Antwoord    Het welzijn en de geestelijke gezondheid van het zorgpersoneel is uiteraard een belangrijke bezorgdheid tijdens en na deze crisis.

De ROB's en RVT's, die in het bijzonder getroffen zijn, worden nog steeds regelmatig opgevolgd door de Diensten van het Verenigd College voor wat betreft hun behoeften aan psychologische ondersteuning.

Met de hulp van het Rode Kruis en Artsen zonder Grenzen, heeft de MGD “Rivage” gevolg kunnen geven aan meer dan zeventig verzoeken, waarvan sommige werden afgehandeld en andere nog steeds in behandeling zijn.

66% van de verzoeken heeft betrekking op professionals.

De doelstellingen van deze acties ter plaatse zijn de volgende: het bieden van een luisterend oor en ondersteuning aan de directie, de zorgteams, indien nodig, en/of de bewoners; het valoriseren van het geleverde werk; de directie en haar team in staat stellen de middelen te vinden om voor de bewoners te zorgen; het bevorderen van een gevoel van veiligheid en samenhang tegenover het virus; de aandacht vestigen op de noodzaak om gesteund te worden en voor zichzelf te zorgen; het bieden van ademruimte om communicaties mogelijk te maken tussen de leden van de groep in een veilige omgeving.

Er wordt ook een klinisch ondersteuningssysteem voor de teams ontwikkeld op het niveau van de Franse Gemeenschapscommissie (COCOF) en dit systeem zou door alle teams in de sociale gezondheidssector kunnen worden gemobiliseerd.

Bovendien staan deze bezorgdheden ook centraal in het regelmatige overleg met de sociale partners.

In het kader van het herstelplan werden aan het Verenigd College psychologische ondersteuningsmaatregelen voorgesteld.

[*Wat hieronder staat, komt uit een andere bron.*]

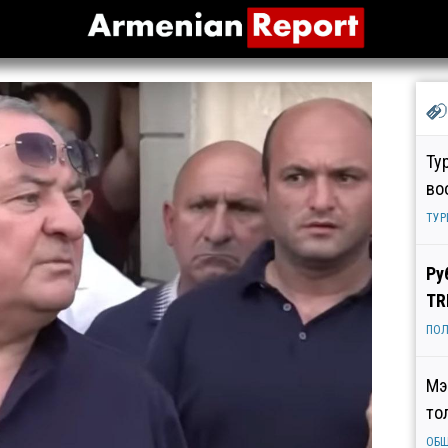
Ту
во
ТУР
Ру
TR
ПОЛ
Мэ
то
ОБ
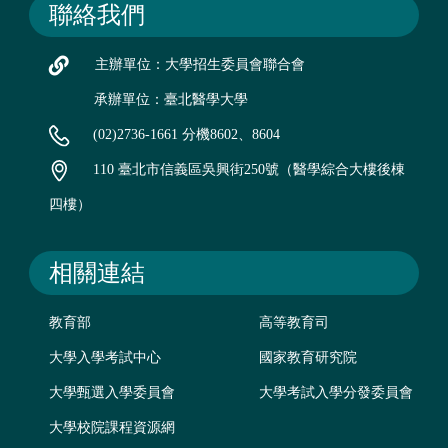
聯絡我們
主辦單位：大學招生委員會聯合會
承辦單位：臺北醫學大學
(02)2736-1661 分機8602、8604
110 臺北市信義區吳興街250號（醫學綜合大樓後棟
四樓）
相關連結
教育部
高等教育司
大學入學考試中心
國家教育研究院
大學甄選入學委員會
大學考試入學分發委員會
大學校院課程資源網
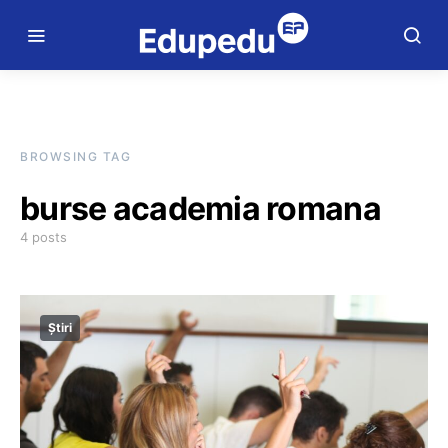
BROWSING TAG
burse academia romana
4 posts
Știri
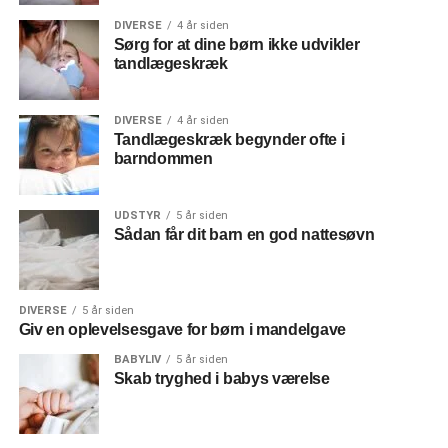
DIVERSE
4 år siden
Sørg for at dine børn ikke udvikler
tandlægeskræk
DIVERSE
4 år siden
Tandlægeskræk begynder ofte i
barndommen
UDSTYR
5 år siden
Sådan får dit barn en god nattesøvn
DIVERSE
5 år siden
Giv en oplevelsesgave for børn i mandelgave
BABYLIV
5 år siden
Skab tryghed i babys værelse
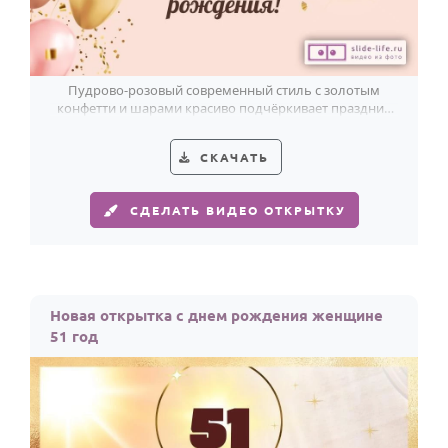
Пудрово-розовый современный стиль с золотым
конфетти и шарами красиво подчёркивает праздник
женщины в её 51-й день рождения.
СКАЧАТЬ
СДЕЛАТЬ ВИДЕО ОТКРЫТКУ
Новая открытка с днем рождения женщине
51 год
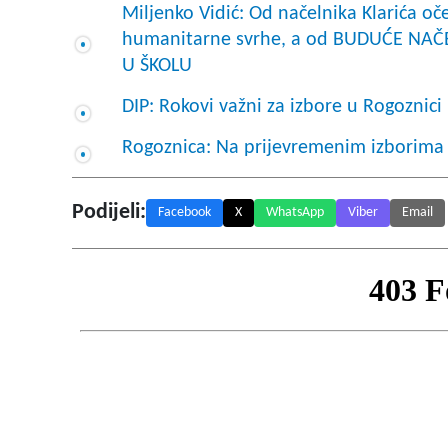
Miljenko Vidić: Od načelnika Klarića oč
humanitarne svrhe, a od BUDUĆE NAČE
U ŠKOLU
DIP: Rokovi važni za izbore u Rogoznici
Rogoznica: Na prijevremenim izborima 
Podijeli:
Facebook
X
WhatsApp
Viber
Email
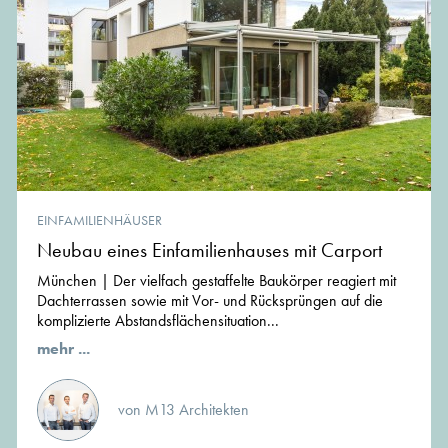
EINFAMILIENHÄUSER
Neubau eines Einfamilienhauses mit Carport
München | Der vielfach gestaffelte Baukörper reagiert mit
Dachterrassen sowie mit Vor- und Rücksprüngen auf die
komplizierte Abstandsflächensituation...
mehr ...
von M13 Architekten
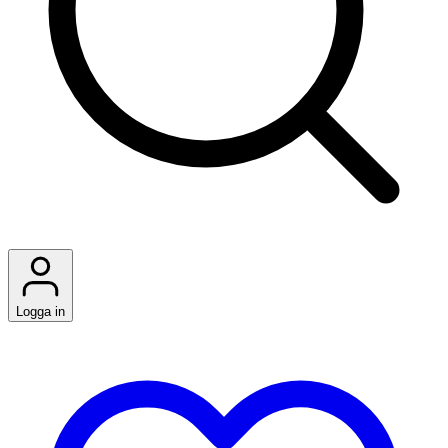
Logga in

Wat de herschikking van het seniorenbeleid betreft, blijft de Gewestelijke Beleidsverklaring ons kompas.

We willen gewoon het uitvoeringsproces ervan versnellen door iedereen de garantie te bieden dat hij of zij thuis kan blijven als hij of zij dat wil en dit onder goede omstandigheden.

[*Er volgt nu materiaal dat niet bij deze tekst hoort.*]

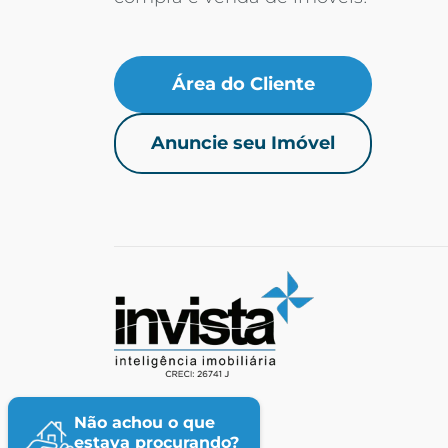
Área do Cliente
Anuncie seu Imóvel
Não achou o que
estava procurando?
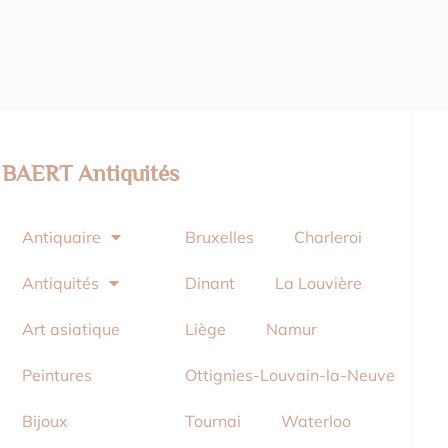
BAERT Antiquités
Antiquaire
Bruxelles
Charleroi
Antiquités
Dinant
La Louvière
Art asiatique
Liège
Namur
Peintures
Ottignies-Louvain-la-Neuve
Bijoux
Tournai
Waterloo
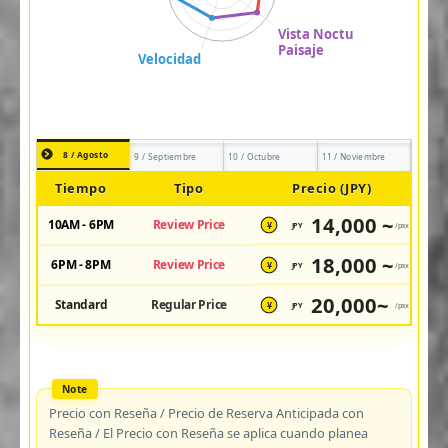
8 / Agosto
9 / Septiembre
10 / Octubre
11 / Noviembre
Tiempo
Tipo
Precio (JPY)
14,000 ~
10AM - 6PM
Review Price
JPY
/pax
¥
18,000 ~
6PM - 8PM
Review Price
JPY
/pax
¥
20,000~
Standard
Regular Price
JPY
/pax
¥
Precio con Reseña / Precio de Reserva Anticipada con
Reseña / El Precio con Reseña se aplica cuando planea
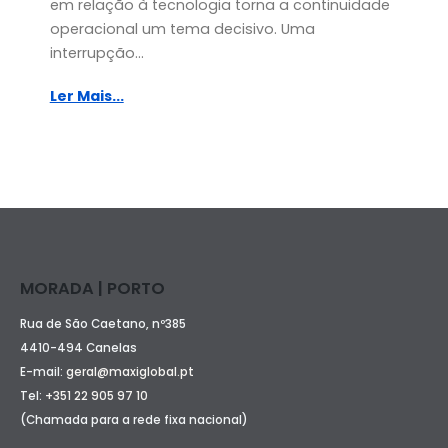
em relação à tecnologia torna a continuidade
operacional um tema decisivo. Uma
interrupção...
Ler Mais...
MORADA | PORTO
Rua de São Caetano, nº385
4410-494 Canelas
E-mail:
geral@maxiglobal.pt
Tel:
+351 22 905 97 10
(Chamada para a rede fixa nacional)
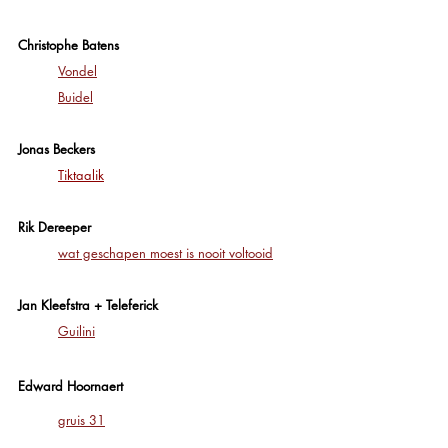
Christophe Batens
Vondel
Buidel
Jonas Beckers
Tiktaalik
Rik Dereeper
wat geschapen moest is nooit voltooid
Jan Kleefstra + Teleferick
Guilini
Edward Hoornaert
gruis 31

Dit kan worden bereikt door het vergroten van het aanbod aan thuiszorgdiensten, het creëren van een sociaal netwerk in de dichtstbevolkte wijken en het aanbieden van meer dag(zorg)centra.

Hiervoor is ook een betere integratie van de ROB-RVT’s in elke betrokken wijk nodig.

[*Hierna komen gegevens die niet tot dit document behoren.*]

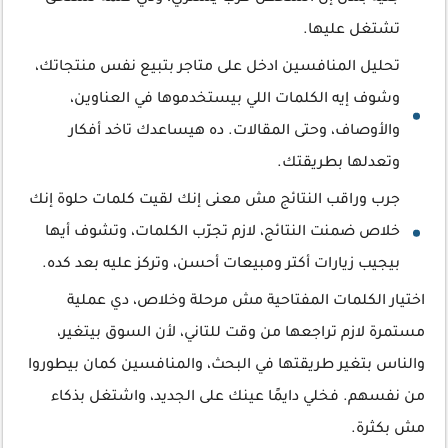
تشتغل عليها.
تحليل المنافسين ادخل على متاجر بتبيع نفس منتجاتك،
وشوف إيه الكلمات اللي بيستخدموها في العناوين،
والأوصاف، وحتى المقالات. ده هيساعدك تاخد أفكار
وتعدلها بطريقتك.
جرب وراقب النتائج مش معنى إنك لقيت كلمات حلوة إنك
خلاص ضمنت النتائج، لازم تجرّب الكلمات، وتشوف أيها
بيجيب زيارات أكتر ومبيعات أحسن، وتركز عليه بعد كده.
اختيار الكلمات المفتاحية مش مرحلة وخلاص، دي عملية
مستمرة لازم تراجعها من وقت للتاني، لأن السوق بيتغير،
والناس بتغير طريقتها في البحث، والمنافسين كمان بيطوروا
من نفسهم. فخلي دايمًا عينك على الجديد، واشتغل بذكاء
مش بكثرة.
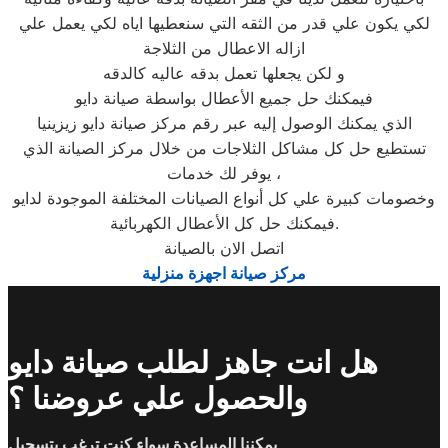
لكي يكون علي قدر من الثقه التي سنعطيها اياه لكي يعمل علي
ازاله الاعطال من الثلاجة
و لكن يجعلها تعمل بدقه عاليه كالدقه
فيمكنك حل جميع الأعطال بواسطة صيانة دايو
الذي يمكنك الوصول إليه عبر رقم مركز صيانة دايو زيزينيا
تستطيع حل كل مشاكل الثلاجات من خلال مركز الصيانة الذي
يوفر لك خدمات ،
وخصومات كبيرة علي كل أنواع الصيانات المختلفة الموجودة لدايو
فيمكنك حل كل الأعطال الكهربائية.
اتصل الان بالصيانة
مركز صيانة اجهزة منزلية
هل انت جاهز لطلب صيانة دايو
والحصول علي عروضنا ؟
يمكننا المساعدة سواء كنت ترغب بتسجيل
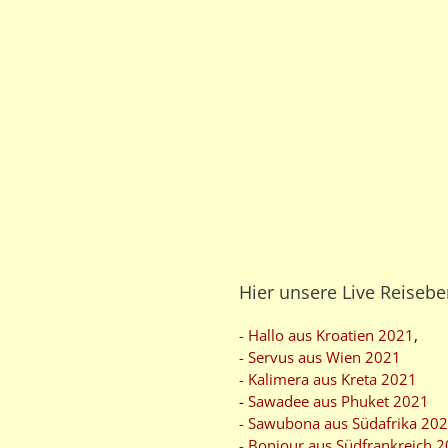
Hier unsere Live Reisebe
- Hallo aus Kroatien 2021
,
- Servus aus Wien 2021
- Kalimera aus Kreta 2021
-
Sawadee aus Phuket 2021
- Sawubona aus Südafrika 20
- Bonjour aus Südfrankreich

De sociale partners zijn en blijven bij deze denkoefeningen betrokken, hetzij in het kader van een specifiek overleg, hetzij via het gemeenschappelijke beheerssysteem van Iriscare.

Voor wat de verschillende vereiste personeelsprofielen en de beste mix van de te weerhouden profielen betreft, is het is nog te vroeg om hierover een definitieve uitspraak te doen.

Hiervoor is eerst een grondige analyse met de deskundigen nodig.

Het is echter al duidelijk dat de verhoogde aanwezigheid van psychologen en logopedisten noodzakelijk is.

Sommigen overwegen de mogelijke oprichting van een ROB-RVT-Iris-netwerk.

Deze denkoefening is aan de gang, maar werd momenteel nog op geen enkele manier geformaliseerd.